Since the initial and brief relaxation of restrictions, the United States has imposed more stringent and expansive economic sanctions on Iran. The most recent regulations, including the Comprehensive Iran Sanctions, Accountability, and Investment Act of 2010, Pub. L. No 111-195 (2010) (CISADA) and the National Defense Authorization Acts for Fiscal Years 2012 and 2013, which includes the subtitle, “Iran Freedom and Counter-Proliferation Act of 2012” (IFCPA), expand the reach of U.S. sanctions against Iran to include several new sectors and activities. Most importantly, the IFCPA’s expanded ban includes prohibitions on insurance, reinsurance and underwriting activities.
In our August 2013 issue of our Insurance and Reinsurance Review, we described the requirements that any person providing underwriting services, insurance or reinsurance services must follow to avoid violating the Act’s prohibitions on conducting any dealings involving Iran. In short, compliance with the Act requires that an insurer or reinsurer maintain a Compliance Program in writing that details various steps, including screening of existing policies as well as screening all potential parties to an insurance contract against the United States Treasury Office of Foreign Assets Control (OFAC) Specifically Designated Nationals List (SDN List). Additionally, the program must set out the steps required if an insurer or reinsurer discovers that a party to a policy is an Iranian National and/or was recently added to the SDN List.
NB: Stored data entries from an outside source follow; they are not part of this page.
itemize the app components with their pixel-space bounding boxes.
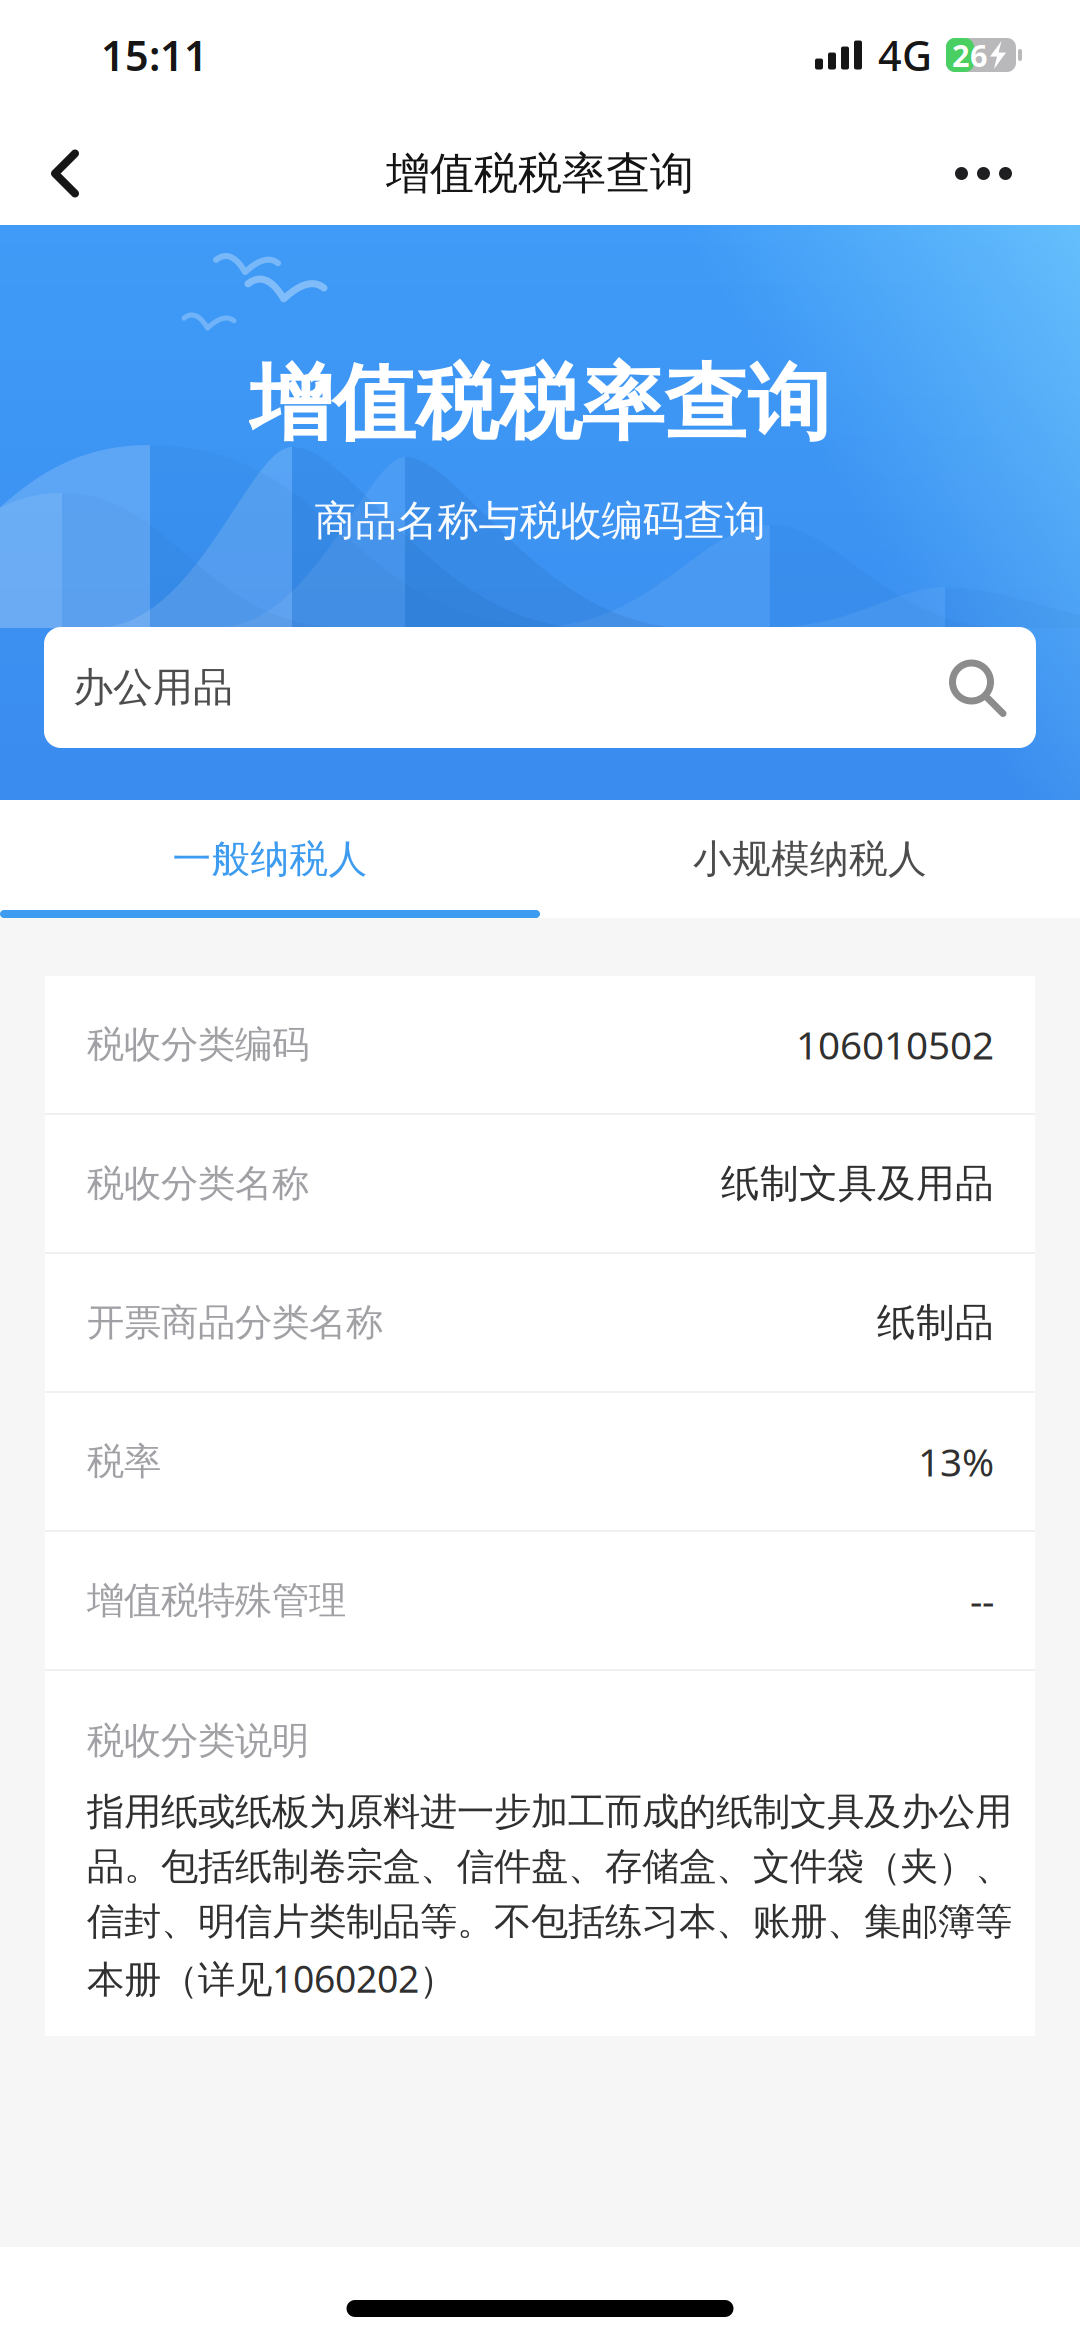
staticText: 一般纳税人 [172,835,368,883]
staticText: 26 [952,35,988,75]
staticText: 税收分类说明 [87,1718,309,1764]
button[interactable]: More options [909,116,1080,231]
staticText: 商品名称与税收编码查询 [314,496,766,546]
button[interactable]: 小规模纳税人 [540,800,1080,918]
staticText: 增值税税率查询 [250,353,830,454]
staticText: 税率 [87,1439,161,1484]
staticText: 开票商品分类名称 [87,1300,383,1346]
staticText: 指用纸或纸板为原料进一步加工而成的纸制文具及办公用品。包括纸制卷宗盒、信件盘、存… [87,1789,1012,2003]
staticText: 纸制品 [877,1299,994,1346]
staticText: -- [970,1575,994,1626]
staticText: 15:11 [101,28,208,82]
staticText: 13% [918,1436,994,1487]
staticText: 增值税税率查询 [386,146,694,200]
button[interactable]: Back [0,116,125,231]
staticText: 4G [878,28,932,82]
staticText: 税收分类名称 [87,1161,309,1206]
staticText: 增值税特殊管理 [87,1578,346,1624]
staticText: 小规模纳税人 [693,835,927,883]
staticText: 纸制文具及用品 [721,1160,994,1207]
button[interactable]: 一般纳税人 [0,800,540,918]
staticText: 106010502 [796,1019,994,1070]
staticText: 办公用品 [73,663,233,712]
staticText: 税收分类编码 [87,1022,309,1068]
Recent negotiations between the U.S., UK, France, Russia, China and Germany (known as P5 +1) with Iran resulted in a specific plan to halt and roll back Iran’s nuclear program. In return for Iran’s agreement and its progress over the next 6 months in stopping the development of its nuclear weapons program and rolling back key areas of its nuclear program, the U.S. and its partners in the P5 +1 diplomatic group, as well as the European Union, will begin modest relief and relaxation of the economic sanctions imposed on Iran.
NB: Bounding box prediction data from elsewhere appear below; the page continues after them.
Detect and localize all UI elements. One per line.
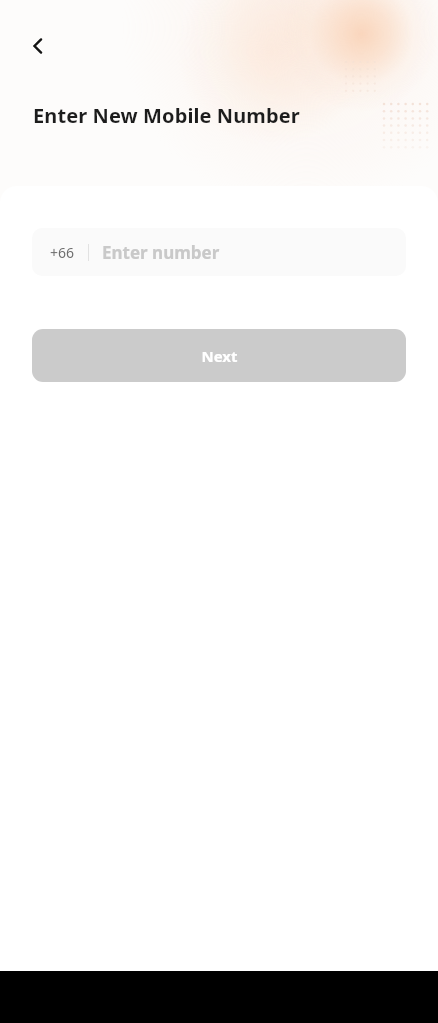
button[interactable]: +66 bbox=[32, 228, 406, 276]
staticText: Next bbox=[201, 346, 238, 366]
button[interactable]: Back bbox=[18, 26, 58, 66]
button[interactable]: Next bbox=[32, 329, 406, 382]
staticText: +66 bbox=[50, 243, 75, 262]
staticText: Enter number bbox=[102, 241, 220, 264]
staticText: Enter New Mobile Number bbox=[33, 102, 300, 129]
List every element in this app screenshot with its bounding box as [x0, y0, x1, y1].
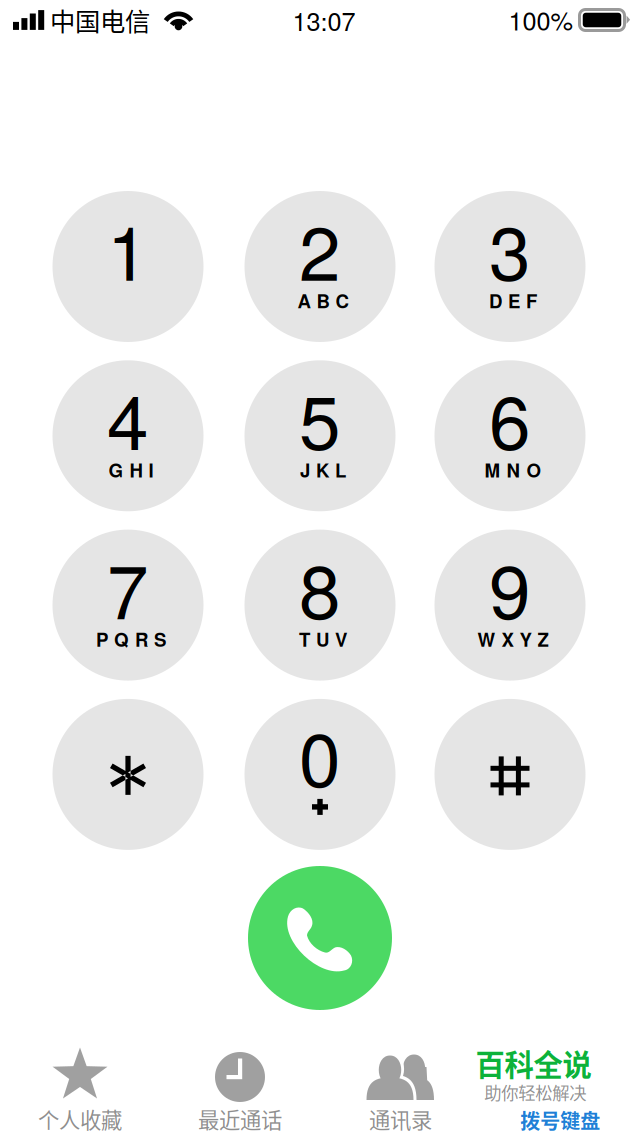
staticText: 7	[107, 534, 149, 640]
button[interactable]: 0	[244, 699, 396, 850]
button[interactable]: Call	[248, 866, 392, 1010]
button[interactable]: 最近通话	[160, 1036, 320, 1136]
staticText: 1	[107, 195, 149, 302]
staticText: WXYZ	[478, 626, 548, 652]
staticText: 个人收藏	[38, 1104, 122, 1134]
staticText: 6	[489, 364, 531, 471]
staticText: 8	[299, 534, 341, 640]
button[interactable]: 1	[52, 191, 204, 342]
staticText: JKL	[300, 456, 346, 483]
staticText: 100%	[508, 1, 574, 38]
staticText: TUV	[299, 626, 347, 652]
staticText: 通讯录	[369, 1104, 432, 1134]
staticText: PQRS	[96, 626, 166, 652]
button[interactable]: 5	[244, 360, 396, 511]
staticText: 5	[299, 364, 341, 471]
staticText: 4	[107, 364, 149, 471]
staticText: 中国电信	[50, 2, 150, 38]
staticText: 2	[299, 195, 341, 302]
staticText: 百科全说	[476, 1042, 592, 1084]
staticText: 0	[299, 701, 341, 808]
staticText: DEF	[489, 287, 537, 314]
button[interactable]: 8	[244, 530, 396, 681]
button[interactable]: 4	[52, 360, 204, 511]
button[interactable]: 通讯录	[320, 1036, 480, 1136]
staticText: GHI	[108, 456, 154, 483]
button[interactable]: 2	[244, 191, 396, 342]
staticText: 3	[489, 195, 531, 302]
staticText: MNO	[484, 456, 542, 483]
button[interactable]: 6	[434, 360, 586, 511]
staticText: 最近通话	[198, 1104, 282, 1134]
staticText: 拨号键盘	[520, 1106, 600, 1134]
button[interactable]: Star	[52, 699, 204, 850]
button[interactable]: 百科全说	[460, 1034, 640, 1136]
button[interactable]: 7	[52, 530, 204, 681]
button[interactable]: 9	[434, 530, 586, 681]
button[interactable]: 个人收藏	[0, 1036, 160, 1136]
staticText: 助你轻松解决	[484, 1080, 586, 1105]
button[interactable]: Pound	[434, 699, 586, 850]
staticText: 13:07	[292, 2, 356, 38]
button[interactable]: 3	[434, 191, 586, 342]
staticText: ABC	[298, 287, 348, 314]
staticText: 9	[489, 534, 531, 640]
While no specific relief regarding the Iran sanctions were provided, broad categories of relief are targeted by the White House. It was widely reported on January 13, 2014, that the U.S. and European Union will likely ease economic sanctions against Iran regarding petrochemicals, autos, precious metals and associated services. “Associated services” includes, among other things, “insurance, transportation or financial services.”
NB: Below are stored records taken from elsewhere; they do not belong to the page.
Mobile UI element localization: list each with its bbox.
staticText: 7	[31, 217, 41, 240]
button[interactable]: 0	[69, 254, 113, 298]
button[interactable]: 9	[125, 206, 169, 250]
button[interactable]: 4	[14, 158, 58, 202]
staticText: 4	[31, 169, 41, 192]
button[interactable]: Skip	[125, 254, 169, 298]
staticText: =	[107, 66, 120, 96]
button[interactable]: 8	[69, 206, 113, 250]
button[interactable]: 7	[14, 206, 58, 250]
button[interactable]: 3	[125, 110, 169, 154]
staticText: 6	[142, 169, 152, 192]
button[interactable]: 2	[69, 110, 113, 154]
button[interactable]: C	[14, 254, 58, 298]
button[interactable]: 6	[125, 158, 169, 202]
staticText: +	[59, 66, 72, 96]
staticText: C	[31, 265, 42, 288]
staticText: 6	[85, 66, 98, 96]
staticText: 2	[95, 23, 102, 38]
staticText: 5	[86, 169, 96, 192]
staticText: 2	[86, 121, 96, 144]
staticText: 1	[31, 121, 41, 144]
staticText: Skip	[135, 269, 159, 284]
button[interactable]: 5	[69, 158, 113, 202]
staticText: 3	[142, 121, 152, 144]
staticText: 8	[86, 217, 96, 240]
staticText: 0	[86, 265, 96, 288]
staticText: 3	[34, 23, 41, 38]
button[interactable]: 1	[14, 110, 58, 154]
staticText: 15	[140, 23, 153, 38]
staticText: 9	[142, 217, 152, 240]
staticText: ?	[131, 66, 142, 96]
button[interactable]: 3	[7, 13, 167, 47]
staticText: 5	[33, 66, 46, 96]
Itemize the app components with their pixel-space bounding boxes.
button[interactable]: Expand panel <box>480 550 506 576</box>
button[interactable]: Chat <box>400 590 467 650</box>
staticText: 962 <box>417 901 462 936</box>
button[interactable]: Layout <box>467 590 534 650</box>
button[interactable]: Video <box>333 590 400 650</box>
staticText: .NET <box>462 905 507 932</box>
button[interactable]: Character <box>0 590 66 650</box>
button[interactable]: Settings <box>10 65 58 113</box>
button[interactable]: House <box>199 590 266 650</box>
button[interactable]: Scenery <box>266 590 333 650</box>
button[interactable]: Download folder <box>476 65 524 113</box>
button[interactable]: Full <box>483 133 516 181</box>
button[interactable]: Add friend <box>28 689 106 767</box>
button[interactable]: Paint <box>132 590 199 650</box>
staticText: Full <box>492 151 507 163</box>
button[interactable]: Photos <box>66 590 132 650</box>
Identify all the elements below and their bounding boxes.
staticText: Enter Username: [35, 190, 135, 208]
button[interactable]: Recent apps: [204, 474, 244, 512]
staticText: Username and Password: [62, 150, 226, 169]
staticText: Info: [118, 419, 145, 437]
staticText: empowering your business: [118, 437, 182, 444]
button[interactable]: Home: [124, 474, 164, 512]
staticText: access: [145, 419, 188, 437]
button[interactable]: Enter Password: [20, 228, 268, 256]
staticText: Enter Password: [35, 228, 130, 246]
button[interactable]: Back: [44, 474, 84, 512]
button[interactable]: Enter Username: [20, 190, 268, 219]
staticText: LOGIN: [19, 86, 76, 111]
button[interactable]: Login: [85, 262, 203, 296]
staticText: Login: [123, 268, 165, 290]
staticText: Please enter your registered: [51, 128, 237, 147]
As sanction relief for Iran faces battles on Capital Hill, companies should maintain a strong compliance program, including review of the current language of the Iran Sanctions Regulations every time it considers conducting business with Iran or an Iranian National. Because OFAC is the main point of contact on economic sanctions issues imposed on Iran, companies considering doing business in Iran as sanction relief evolves must develop lines of communications with the OFAC regulators. Discussions with OFAC during these changing times may be useful if an insurer or reinsurer is seeking to obtain a specific license for underwriting or other insurance service activities.
Additionally, companies must keep in close contact with their brokers and restate that despite recent political developments, until the regulations are amended, doing business with Iran and Iranian Nationals remains a difficult prospect.
While it is likely that relief of the economic sanctions regime imposed on Iran will be implemented, no changes have yet been made. Therefore, companies must maintain a robust and active compliance program and review all transactions with Iran and Iranian Nationals to determine if those transactions are permitted. Any real relief or reduction of the economic sanctions imposed on Iran will only occur after Iran takes steps to comply with the January 13, 2014 agreement and those steps are verified by the U.S. and the P5+1 partners.